Fifty years ago today was the 50th wedding anniversary of my paternal grandparents, Ira and Mary Ella. Which means that 100 years ago today was their wedding, which took place in the parlor of Granny’s parents’ boardinghouse on Canal Boulevard in New Orleans. Granny wore a green traveling suit with a fur scarf, and Grampa was so poor he had to wear his doughboy uniform because he couldn’t afford a suit. (I should have thought about looking for the information sooner, but Heaven knows where it is in this house full of papers.)
Grampa in France.
He did provide an inexpensive gold ring, though, engraved inside “LOVE IS REFLECTED IN LOVE. To M.E.” Granny was not really much of a jewelry person, and she eventually gave this little ring to my father to use for himself when he married Mother. But Daddy was not much of a jewelry person either. He thought he had lost it. After Mother died, I remember turning his jewelry box upside down and giving it a vigorous shake. Among the basketball charms, never-worn cufflinks, and tie bars, Granny’s little ring revealed itself. I treasure it now.
The Evans sisters: Mary Ella (my granny), Fannie, Sister, Kate, Lal, and Johnnie. I believe they are outside the boardinghouse.

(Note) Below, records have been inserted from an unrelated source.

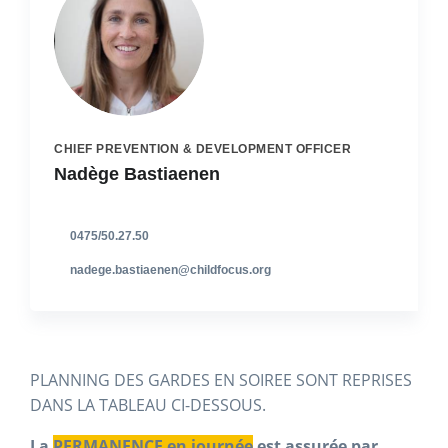
CHIEF PREVENTION & DEVELOPMENT OFFICER
Nadège Bastiaenen
0475/50.27.50
nadege.bastiaenen@childfocus.org
PLANNING DES GARDES EN SOIREE SONT REPRISES
DANS LA TABLEAU CI-DESSOUS.
La
PERMANENCE en journée
est assurée par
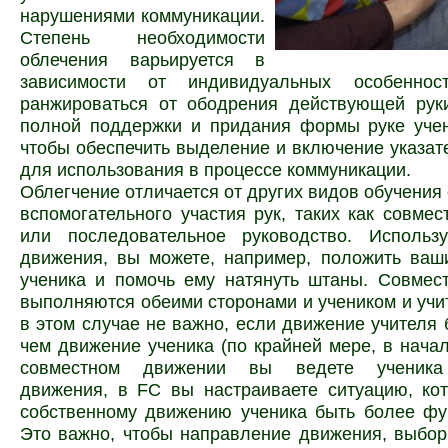
нарушениями коммуникации.
Степень необходимости
облечения варьируется в
зависимости от индивидуальных особенно
ранжироваться от ободрения действующей рук
полной поддержки и придания формы руке учен
чтобы обеспечить выделение и включение указат
для использования в процессе коммуникации.
Облегчение отличается от других видов обучения
вспомогательного участия рук, таких как совме
или последовательное руководство. Использ
движения, вы можете, например, положить ваш
ученика и помочь ему натянуть штаны. Совмес
выполняются обеими сторонами и учеником и учи
в этом случае не важно, если движение учителя 
чем движение ученика (по крайней мере, в начал
совместном движении вы ведете ученика
движения, в FC вы настраиваете ситуацию, ко
собственному движению ученика быть более фу
Это важно, чтобы направление движения, выбор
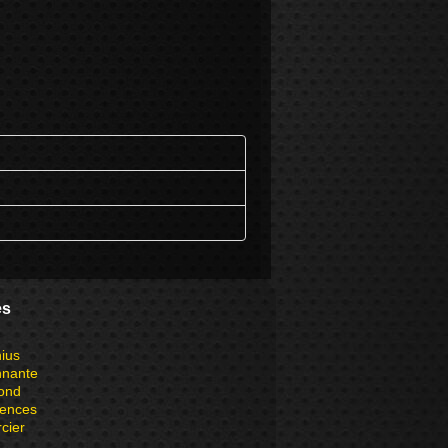
es
ius
nnante
ond
iences
rcier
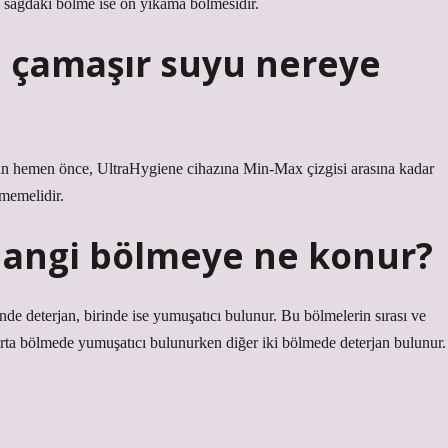
 sağdaki bölme ise ön yıkama bölmesidir.
 çamaşır suyu nereye
n hemen önce, UltraHygiene cihazına Min-Max çizgisi arasına kadar
memelidir.
hangi bölmeye ne konur?
de deterjan, birinde ise yumuşatıcı bulunur. Bu bölmelerin sırası ve
Orta bölmede yumuşatıcı bulunurken diğer iki bölmede deterjan bulunur.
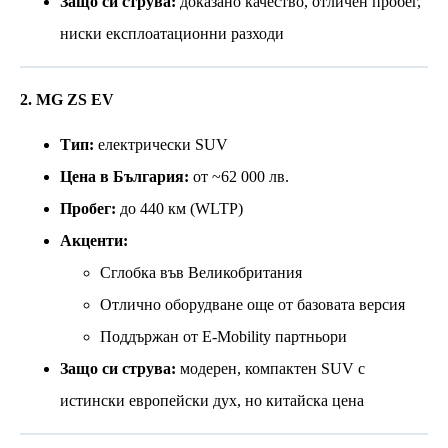
Защо си струва:
доказано качество, отличен пробег,
ниски експлоатационни разходи
2. MG ZS EV
Тип:
електрически SUV
Цена в България:
от ~62 000 лв.
Пробег:
до 440 км (WLTP)
Акценти:
Сглобка във Великобритания
Отлично оборудване още от базовата версия
Поддържан от E-Mobility партньори
Защо си струва:
модерен, компактен SUV с
истински европейски дух, но китайска цена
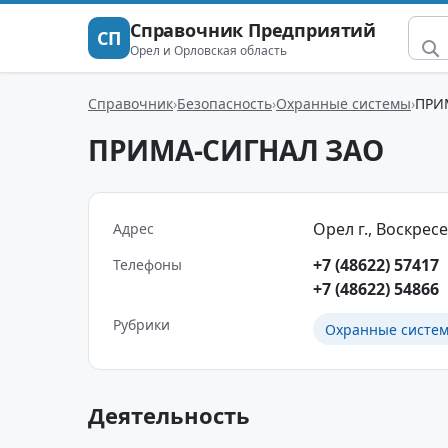
Справочник Предприятий
СП
Орел и Орловская область
Справочник
Безопасность
Охранные системы
ПРИ
ПРИМА-СИГНАЛ ЗАО
Орел г., Воскресе
Адрес
+7 (48622) 57417
Телефоны
+7 (48622) 54866
Рубрики
Охранные систе
Деятельность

Aunt Betty once told me how they met. Granny was visiting friends in Opelousas, Grampa’s hometown. Grampa had a friend at the house where she was staying. While working in the kitchen, the girls saw Grampa coming up the walk. Granny took one look, turned to her friend, and said “That’s the man I’m going to marry.” And she did!
Granny and Grampa were both popular and loving people (but they could be stern with grandchildren), and they were “fruitful and multiplied:” five children and eighteen grandchildren. So somehow someone came up with the idea of a banquet for their 50th anniversary. (When you have just turned seven years old, these things just happen.) People came from near and far, and there was a play about their lives in which all the grandchildren had to appear as themselves. (I think Mother might have written it, but I don’t remember.) I remember us rehearsing at our house, and the crowd of people in our living room.
The banquet itself was held in one of the function rooms at the Chateau Charles on Highway 90, and it was at this event that I fell in love with an E-shaped banquet table. I don’t remember much about the evening (I talked to one cousin recently who doesn’t remember it at all), but I remember the bright lights, the smiling, everyone dressed in their best, and the occasion of getting to sit with all the grownups at that enormous, beautiful table.
Of course there were photos taken of family groups, and you already know how much I treasure the portrait above of all of us together. It makes me think of the hubbub of every Christmas Eve of my childhood, when everyone would be there, and everyone moving and talking at once. Granny, raised in a boardinghouse with six siblings, was always happiest with a crowd around, and I know Christmas Eve must have been the happiest night of the year for her. I’m the same way: I want everyone to be there.
And this is our little family that night. Daddy looks like he’s ready to go home to bed! And doesn’t Mother look beautiful? I remember that rust-colored suit; she would wear it to church on Sundays.
Today is not only a wedding anniversary. Four years ago this evening my father died, after a long decline. He had told me months before how much he wanted to see his parents. Today it is better for me to “ponder these things in my heart” rather than on the page. Tonight I’ll raise a glass in his memory, and to my family established throughout the nation, but who I hold close.